■ **What you need to do**:
Out of all the lines below, count those with the word "août". Give the number only.

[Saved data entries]
☆ ☆ ☆ ☆ ☆ ☆ ☆
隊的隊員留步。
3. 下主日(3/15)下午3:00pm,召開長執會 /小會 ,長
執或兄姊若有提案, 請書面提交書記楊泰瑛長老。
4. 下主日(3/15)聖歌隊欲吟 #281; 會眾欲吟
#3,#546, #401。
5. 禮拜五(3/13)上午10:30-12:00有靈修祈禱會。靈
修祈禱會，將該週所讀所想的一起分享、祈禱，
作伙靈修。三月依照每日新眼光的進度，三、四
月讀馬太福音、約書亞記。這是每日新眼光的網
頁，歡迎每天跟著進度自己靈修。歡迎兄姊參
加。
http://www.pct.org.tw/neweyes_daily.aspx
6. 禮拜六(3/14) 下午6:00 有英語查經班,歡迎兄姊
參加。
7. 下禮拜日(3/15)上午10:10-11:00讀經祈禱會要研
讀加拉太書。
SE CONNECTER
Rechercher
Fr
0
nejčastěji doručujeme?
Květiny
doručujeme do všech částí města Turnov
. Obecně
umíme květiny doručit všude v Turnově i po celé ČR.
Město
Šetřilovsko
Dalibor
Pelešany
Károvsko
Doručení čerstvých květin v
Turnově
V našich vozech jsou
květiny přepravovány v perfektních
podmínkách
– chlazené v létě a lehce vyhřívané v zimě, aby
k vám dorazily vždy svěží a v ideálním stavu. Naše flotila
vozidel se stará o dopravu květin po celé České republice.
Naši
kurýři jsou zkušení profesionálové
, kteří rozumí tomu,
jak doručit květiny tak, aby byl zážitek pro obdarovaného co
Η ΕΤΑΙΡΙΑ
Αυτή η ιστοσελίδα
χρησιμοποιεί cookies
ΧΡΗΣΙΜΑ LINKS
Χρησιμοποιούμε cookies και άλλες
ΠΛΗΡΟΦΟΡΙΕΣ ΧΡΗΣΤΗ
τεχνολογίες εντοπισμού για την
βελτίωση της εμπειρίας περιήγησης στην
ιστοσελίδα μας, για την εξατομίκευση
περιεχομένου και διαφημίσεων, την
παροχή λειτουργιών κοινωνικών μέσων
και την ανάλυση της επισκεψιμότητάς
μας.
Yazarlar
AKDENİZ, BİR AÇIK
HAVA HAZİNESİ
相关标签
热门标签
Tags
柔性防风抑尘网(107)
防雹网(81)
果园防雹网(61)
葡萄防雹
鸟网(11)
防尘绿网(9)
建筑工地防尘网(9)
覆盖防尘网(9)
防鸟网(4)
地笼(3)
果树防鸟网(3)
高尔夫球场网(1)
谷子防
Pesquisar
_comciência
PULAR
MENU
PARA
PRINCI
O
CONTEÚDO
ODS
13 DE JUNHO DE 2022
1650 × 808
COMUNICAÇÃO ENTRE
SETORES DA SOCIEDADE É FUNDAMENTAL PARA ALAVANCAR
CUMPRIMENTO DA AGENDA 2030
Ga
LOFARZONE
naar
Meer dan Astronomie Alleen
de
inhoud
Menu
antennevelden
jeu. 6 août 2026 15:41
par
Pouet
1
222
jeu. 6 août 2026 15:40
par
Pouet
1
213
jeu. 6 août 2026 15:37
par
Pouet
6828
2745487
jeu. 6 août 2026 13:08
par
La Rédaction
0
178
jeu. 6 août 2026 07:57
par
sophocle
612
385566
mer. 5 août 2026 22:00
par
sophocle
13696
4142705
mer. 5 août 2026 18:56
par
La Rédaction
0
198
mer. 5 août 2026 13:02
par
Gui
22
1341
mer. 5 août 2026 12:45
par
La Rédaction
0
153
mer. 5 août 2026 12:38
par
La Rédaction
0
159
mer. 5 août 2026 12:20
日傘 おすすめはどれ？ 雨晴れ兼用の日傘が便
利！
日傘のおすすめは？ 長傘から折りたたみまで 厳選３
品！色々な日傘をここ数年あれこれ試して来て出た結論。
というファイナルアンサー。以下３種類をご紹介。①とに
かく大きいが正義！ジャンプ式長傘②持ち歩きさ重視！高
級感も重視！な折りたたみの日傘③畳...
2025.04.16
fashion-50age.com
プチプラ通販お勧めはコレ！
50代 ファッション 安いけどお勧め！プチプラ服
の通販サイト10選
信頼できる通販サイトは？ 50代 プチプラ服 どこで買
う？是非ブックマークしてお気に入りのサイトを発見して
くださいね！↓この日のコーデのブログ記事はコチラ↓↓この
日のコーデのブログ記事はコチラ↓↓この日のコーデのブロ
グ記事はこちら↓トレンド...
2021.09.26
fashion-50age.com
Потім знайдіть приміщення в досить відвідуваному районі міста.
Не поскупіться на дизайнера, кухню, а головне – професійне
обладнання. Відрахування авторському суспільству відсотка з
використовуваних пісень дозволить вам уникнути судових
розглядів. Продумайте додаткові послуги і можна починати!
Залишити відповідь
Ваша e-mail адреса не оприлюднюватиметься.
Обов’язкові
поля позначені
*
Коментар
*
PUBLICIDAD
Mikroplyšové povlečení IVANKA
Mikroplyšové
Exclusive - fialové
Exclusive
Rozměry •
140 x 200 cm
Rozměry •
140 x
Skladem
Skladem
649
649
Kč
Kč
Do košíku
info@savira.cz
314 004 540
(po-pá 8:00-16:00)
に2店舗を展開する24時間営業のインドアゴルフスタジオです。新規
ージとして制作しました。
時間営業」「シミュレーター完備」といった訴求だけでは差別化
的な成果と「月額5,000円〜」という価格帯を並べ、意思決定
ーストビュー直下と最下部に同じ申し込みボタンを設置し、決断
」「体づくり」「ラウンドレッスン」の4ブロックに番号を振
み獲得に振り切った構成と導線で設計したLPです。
☆ ☆ ☆ ☆ ☆ ☆ ☆
■ **Task response**:
11